Jackpots

 

Preferred stocks are drawing the attention of investors, as Korean companies are expected to record the largest dividend payments in history this year.

These days, dividend funds, which showed stable earnings in spite of stock market fluctuations this year, are increasing their ratios of preferred stocks. Investors’ interest in dividends is expected to keep growing as preferred stocks come with a higher dividend yield while lacking voting rights.

According to industry sources, seven out of this year’s top 10 domestic dividend funds in terms of rate of return, each having a size of at least 1 billion won (US$865,390), invested in the preferred stocks of LG Chem as of Aug. 3. Six of them invested in those of Amore Pacific and Hyundai Motor Company, and five in those of Samsung Electronics, CJ, Samsung Fire & Marine Insurance and CJ Cheil Jedang.

Their aggressive investment in these preferred stocks is because the stock prices are about half that of the corresponding common stocks. Under the circumstances, an increasing number of preferred stocks are showing higher stock price growth rates than common stocks. For example, the growth rates have been 22.04 vs. 0.78 percent since October for Amore Pacific, and 1.96 vs. -10 percent or so for CJ. The preferred stocks of Samsung Electronics exceeded its common stocks by a margin of 6.88 percentage points during the same period, too.
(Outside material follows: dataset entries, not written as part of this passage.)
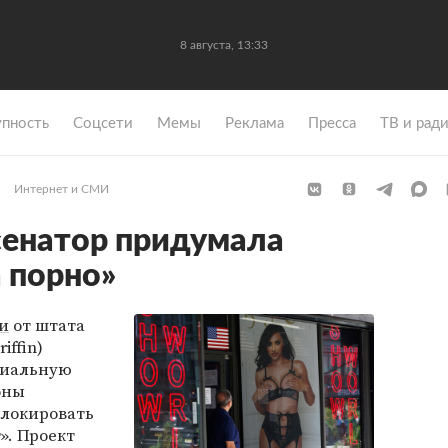
8 августа, 13:33
упность
Coцсети
Мемы
Реклама
Пресса
ТВ и рад
Интернет и СМИ
сенатор придумала
а порно»
и
от штата
iffin)
циальную
оны
блокировать
». Проект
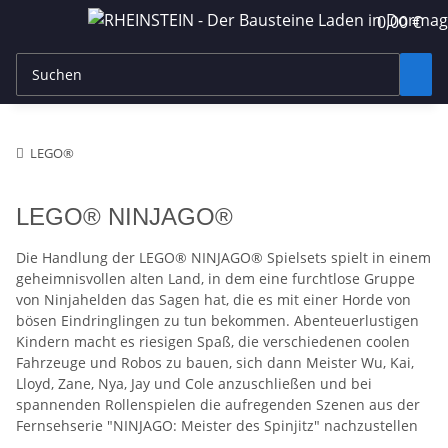
0,00 €
LEGO®
LEGO® NINJAGO®
Die Handlung der LEGO® NINJAGO® Spielsets spielt in einem
geheimnisvollen alten Land, in dem eine furchtlose Gruppe
von Ninjahelden das Sagen hat, die es mit einer Horde von
bösen Eindringlingen zu tun bekommen. Abenteuerlustigen
Kindern macht es riesigen Spaß, die verschiedenen coolen
Fahrzeuge und Robos zu bauen, sich dann Meister Wu, Kai,
Lloyd, Zane, Nya, Jay und Cole anzuschließen und bei
spannenden Rollenspielen die aufregenden Szenen aus der
Fernsehserie "NINJAGO: Meister des Spinjitz" nachzustellen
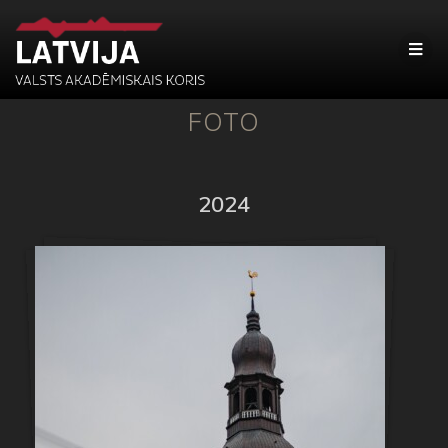
FOTO
2024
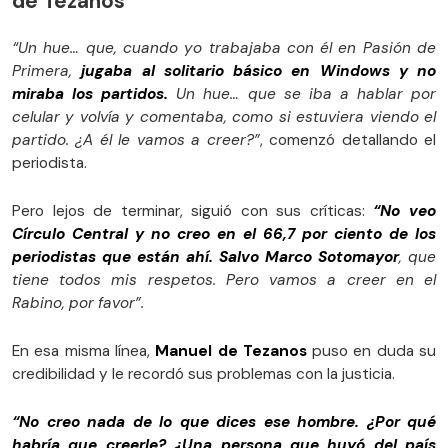
de Tezanos
“Un hue… que, cuando yo trabajaba con él en Pasión de
Primera,
jugaba al solitario básico en Windows y no
miraba los partidos.
Un hue… que se iba a hablar por
celular y volvía y comentaba, como si estuviera viendo el
partido. ¿A él le vamos a creer?”
, comenzó detallando el
periodista.
Pero lejos de terminar, siguió con sus críticas:
“No veo
Círculo Central y no creo en el 66,7 por ciento de los
periodistas que están ahí. Salvo Marco Sotomayor
, que
tiene todos mis respetos. Pero vamos a creer en el
Rabino, por favor”.
En esa misma línea,
Manuel de Tezanos
puso en duda su
credibilidad y le recordó sus problemas con la justicia.
“No creo nada de lo que dices ese hombre. ¿Por qué
habría que creerle? ¿Una persona que huyó del país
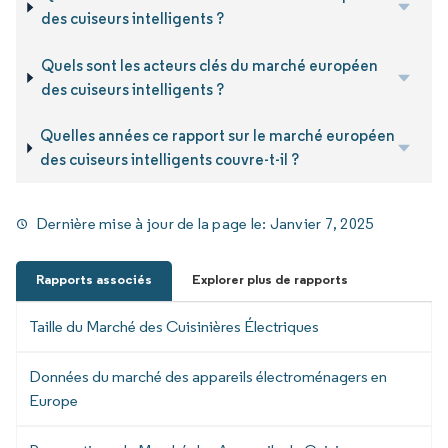
des cuiseurs intelligents ?
Quels sont les acteurs clés du marché européen
des cuiseurs intelligents ?
Quelles années ce rapport sur le marché européen
des cuiseurs intelligents couvre-t-il ?
Dernière mise à jour de la page le:
Janvier 7, 2025
Rapports associés
Explorer plus de rapports
Taille du Marché des Cuisinières Électriques
Données du marché des appareils électroménagers en
Europe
Samsung Electronics and Hyundai Motor Company are engaged in an aggressive shareholder return policy, and institutional investors are increasing their investment in the preferred stocks of these companies in response. Samsung Electronics recently announced that it would use 30 to 50 percent of its free cash flow for 2015 to 2017 for dividend payment purposes. Hyundai Motor Company is planning to raise its pay-out ratio to 15 percent in the short term and to 25 to 30 percent in the long term.